1.00 mol of A and 2.00 mol of B are placed in a 5 Liter container. after equilibrium has been established, .50 mol of D is present in the container. What is the equilibrium constant, Kc?

A + 2B <---> 2C + D

Kc = (C)^2(D)/(A)(B)^2

Initial:
A = 1.00/5.00 = ??
B = 2.00/5.00 = ??
C = 0
D = 0

equilibrium:
D = 0.50/5.00 from the problem
C = 2*D
A = initial-D
B = initial-2D

Substitute into Kc and solve.

To find the equilibrium constant, Kc, we need to set up an expression using the concentrations of the species at equilibrium. The equilibrium constant expression is given by:

Kc = [C]^2 [D] / [A][B]^2

In this case, we know the initial number of moles of A, B, and the final number of moles of D. However, we don't know the equilibrium concentrations of C and D. To find these values, we need to use the given information about the initial moles and the stoichiometry of the reaction.

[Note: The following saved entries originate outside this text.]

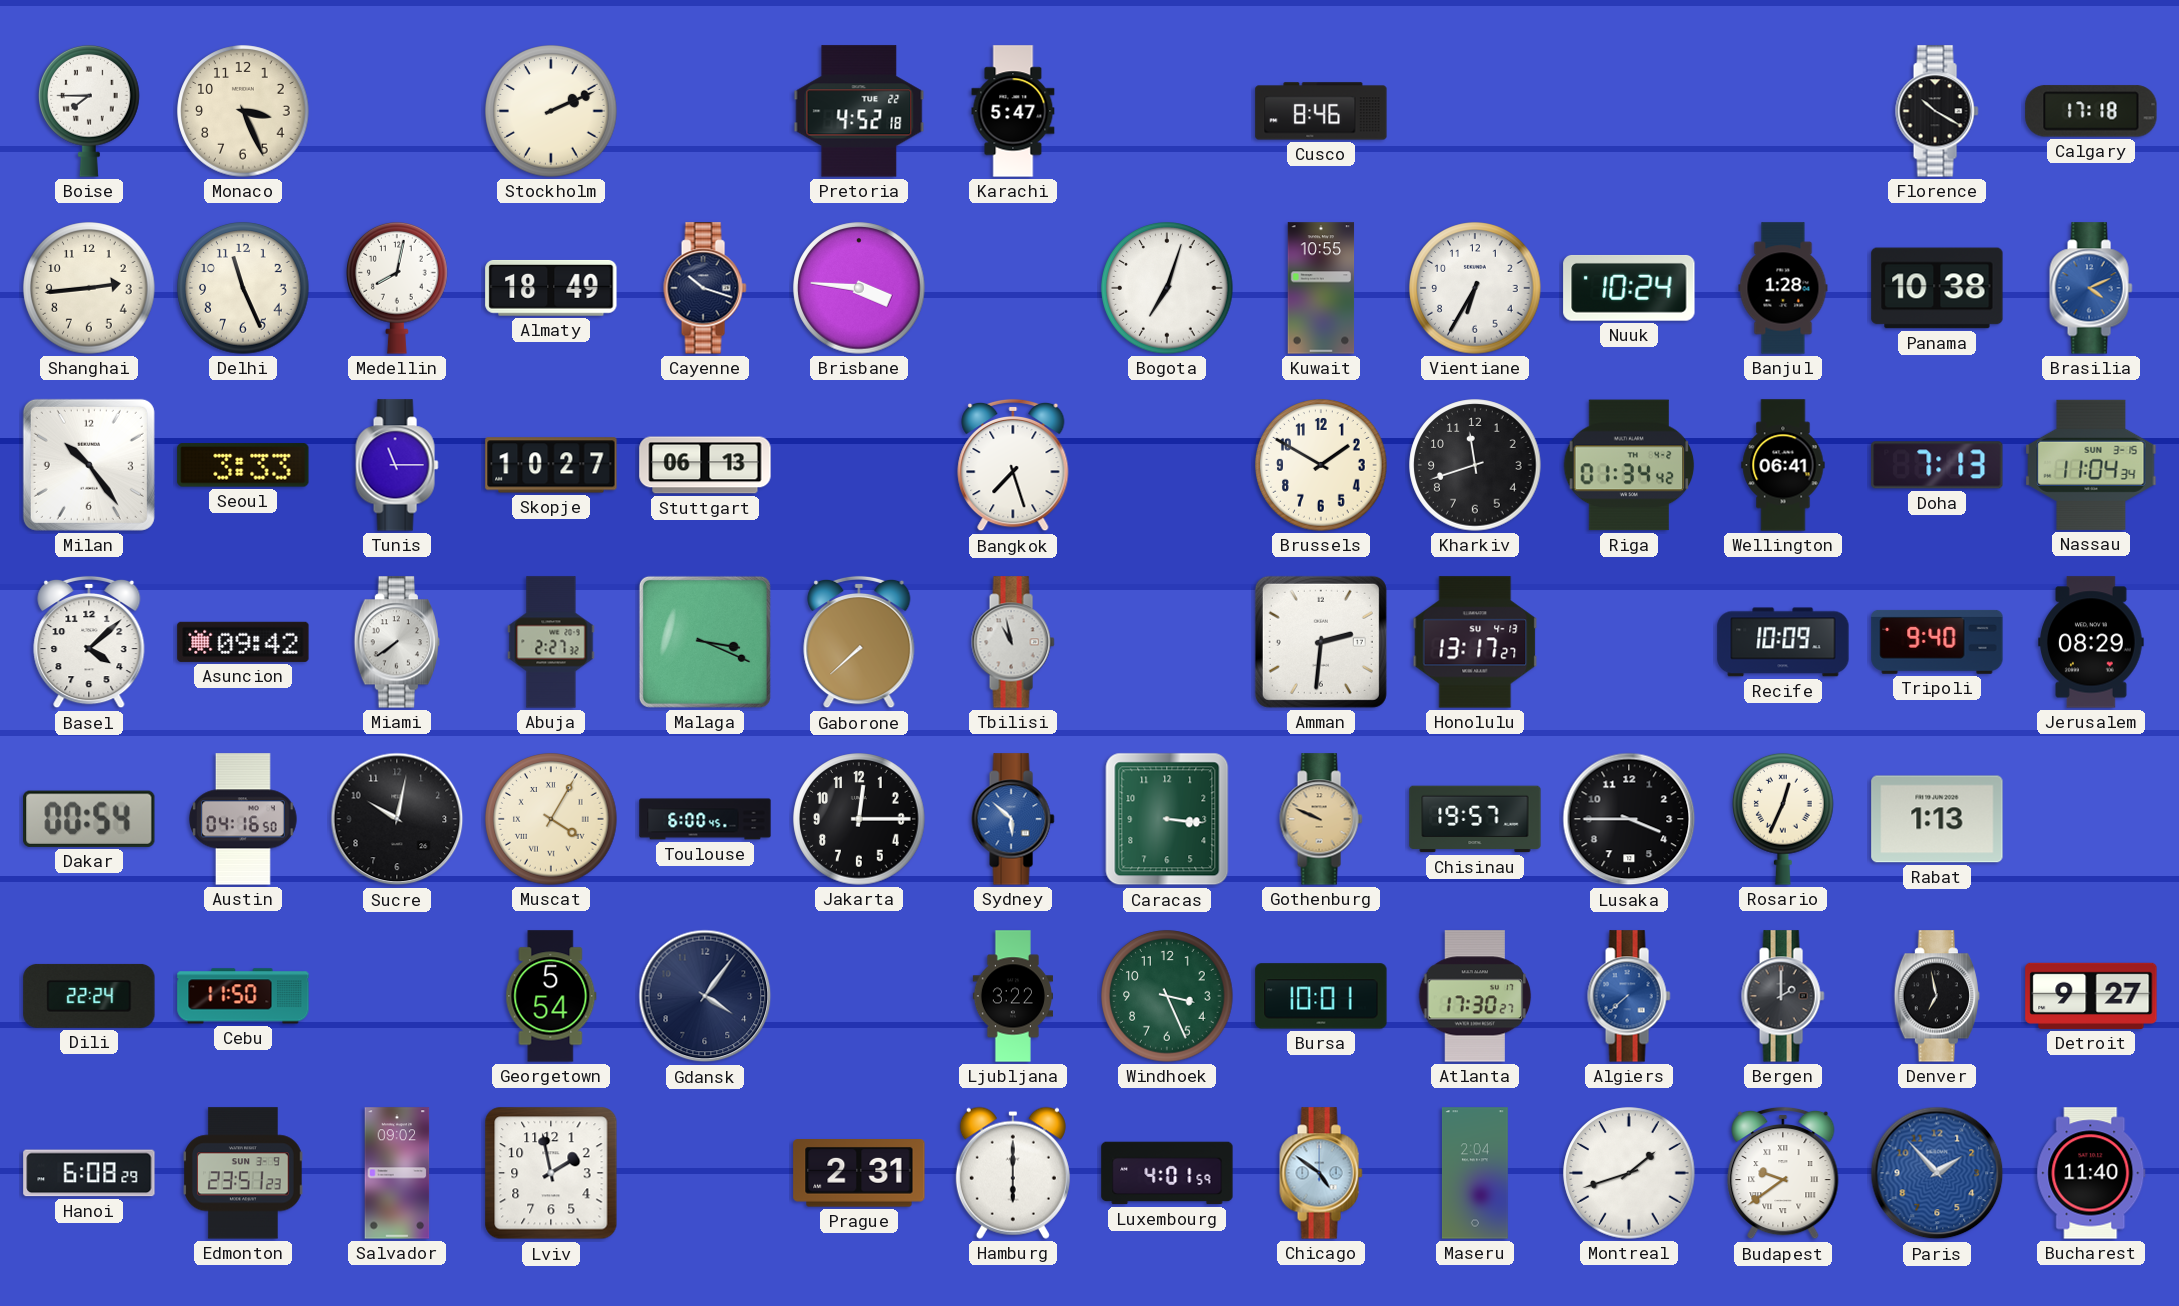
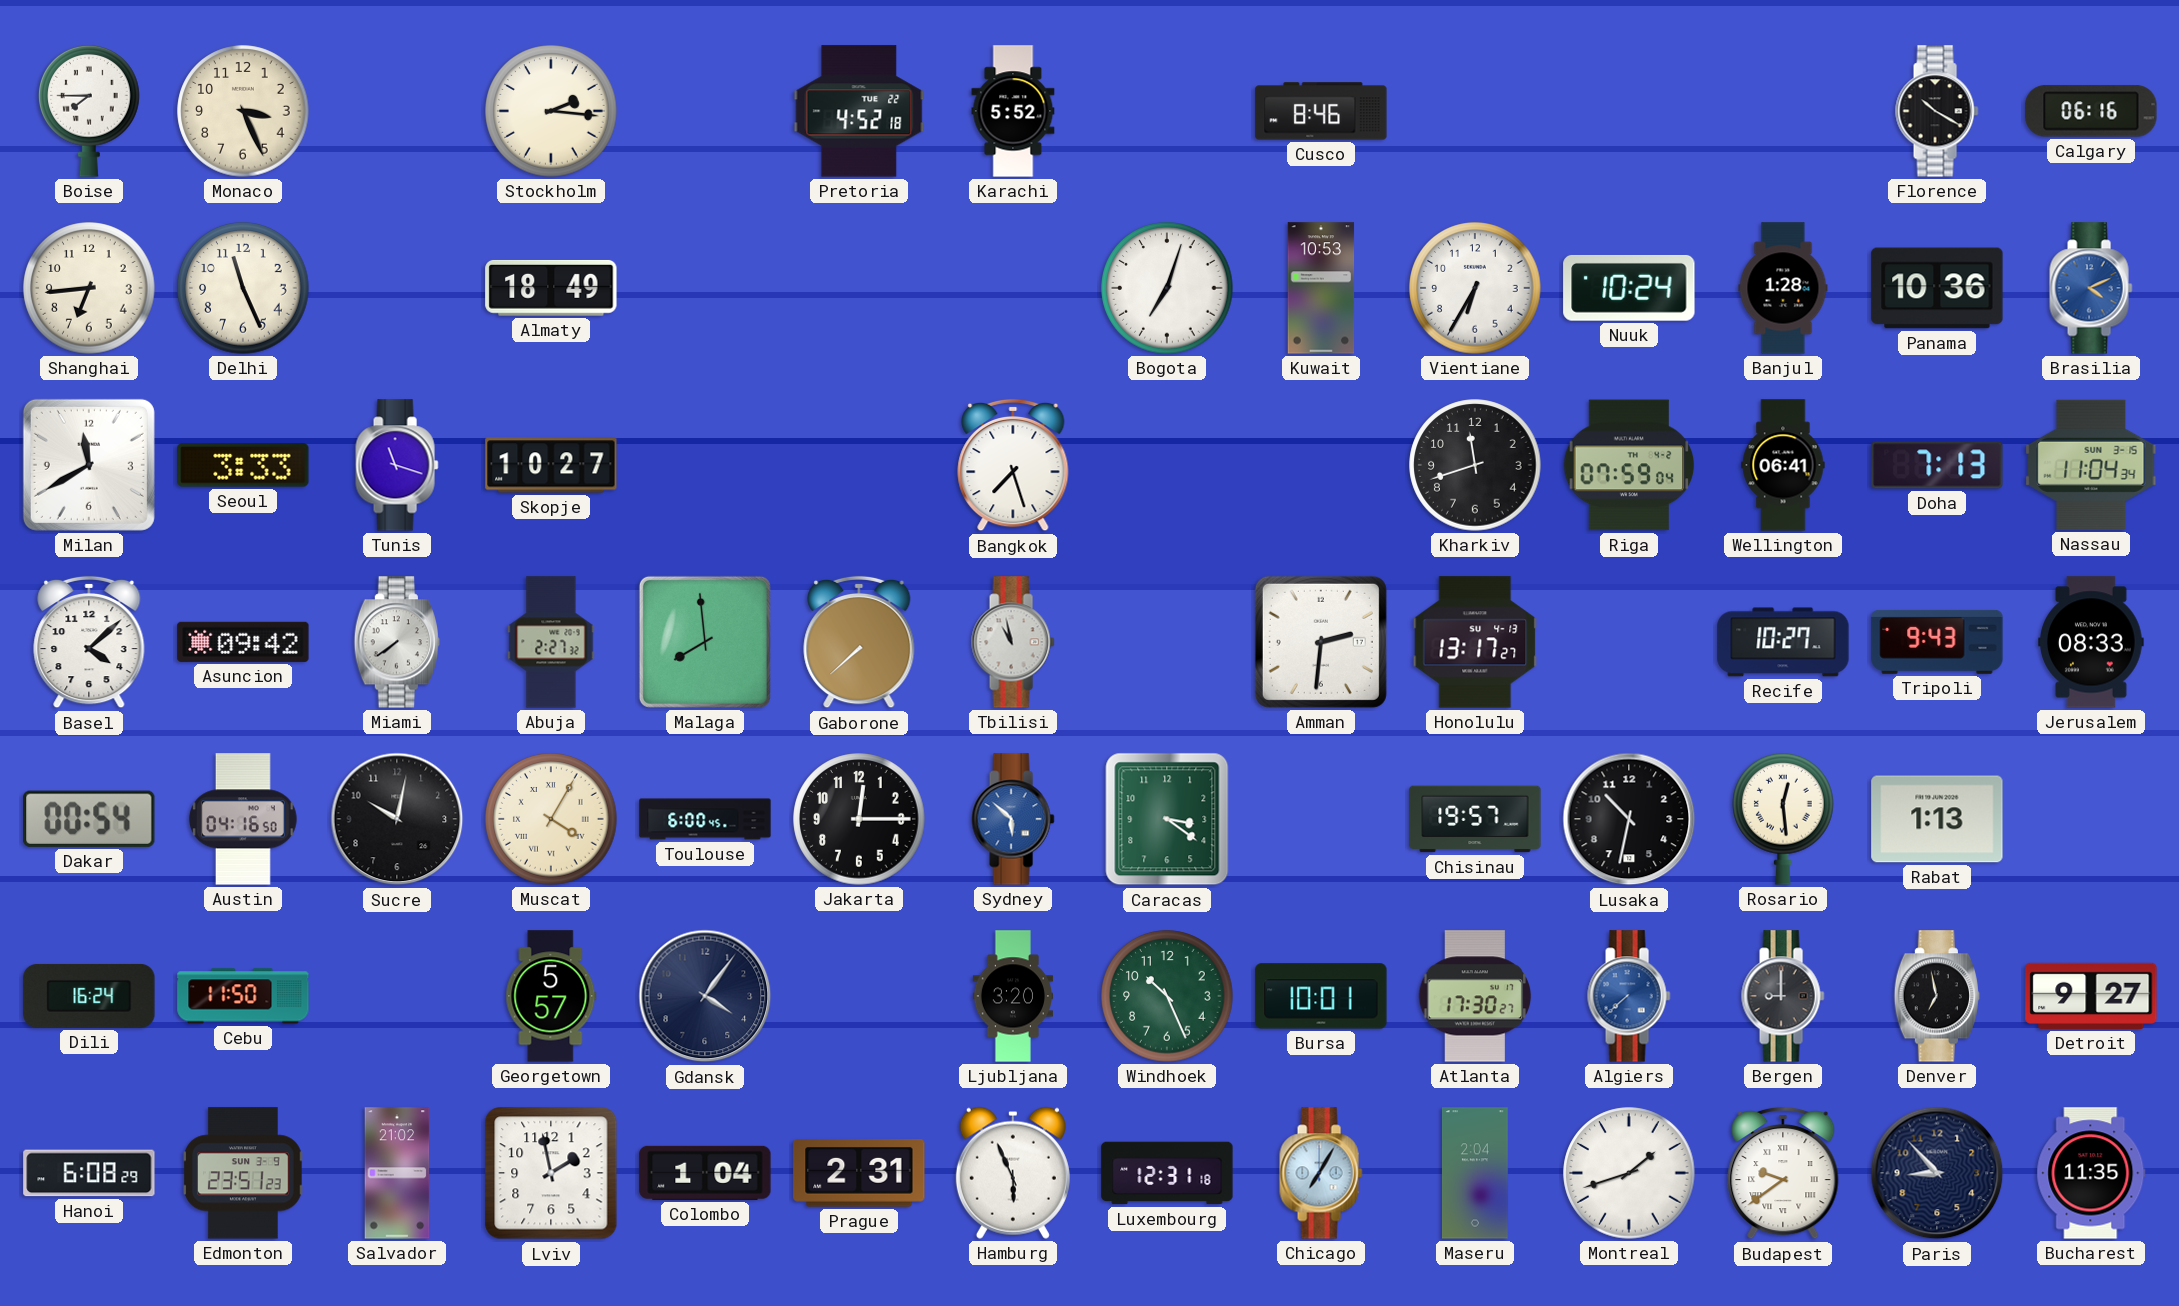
Stockholm: 2:11 -> 2:16
Karachi: 5:47 -> 5:52
Calgary: 17:18 -> 06:16
Shanghai: 2:44 -> 6:44
Medellin: 8:02 -> none
Cayenne: 10:18 -> none
Brisbane: 3:46 -> none
Kuwait: 10:55 -> 10:53
Panama: 10:38 -> 10:36
Milan: 10:24 -> 11:40
Tunis: 11:15 -> 11:18
Stuttgart: 06:13 -> none
Brussels: 1:50 -> none
Riga: 01:34 -> 07:59
Malaga: 3:19 -> 7:59
Recife: 10:09 -> 10:27
Tripoli: 9:40 -> 9:43
Jerusalem: 08:29 -> 08:33
Caracas: 3:16 -> 3:21
Gothenburg: 9:49 -> none
Lusaka: 3:45 -> 10:32
Rosario: 12:34 -> 12:29
Dili: 22:24 -> 16:24
Georgetown: 5:54 -> 5:57
Ljubljana: 3:22 -> 3:20
Windhoek: 3:26 -> 10:26
Bergen: 2:00 -> 9:00
Salvador: 09:02 -> 21:02
Colombo: none -> 1:04
Hamburg: 6:00 -> 5:56
Luxembourg: 4:01 -> 12:31
Chicago: 4:51 -> 7:05
Paris: 1:53 -> 8:53
Paris dial: blue -> navy
Bucharest: 11:40 -> 11:35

Let's find the change in the number of moles for each species:

For A: Initial moles = 1.00 mol, Change = -x, Equilibrium moles = 1.00 - x
For B: Initial moles = 2.00 mol, Change = -2x, Equilibrium moles = 2.00 - 2x
For C: Initial moles = 0 mol, Change = +2x, Equilibrium moles = 2x
For D: Initial moles = 0 mol, Change = +0.50 mol, Equilibrium moles = 0.50

Since two moles of C are formed for every one mole of D, we can say that 2x = 0.50, and therefore x = 0.25.

Now, we can substitute these equilibrium concentrations into the expression for Kc:

Kc = [(2x)^2 (0.50)] / [(1.00 - x)(2.00 - 2x)^2]

Plugging in the values, we have:

Kc = [(2(0.25))^2 (0.50)] / [(1.00 - 0.25)(2.00 - 2(0.25))^2]

Kc = [(0.50)^2 (0.50)] / [(0.75)(1.50)^2]

Kc = (0.25)(0.25)(0.50) / (0.75)(1.50)(1.50)

Kc = 0.03125 / 1.6875

Kc ≈ 0.0185

Therefore, the equilibrium constant, Kc, is approximately 0.0185.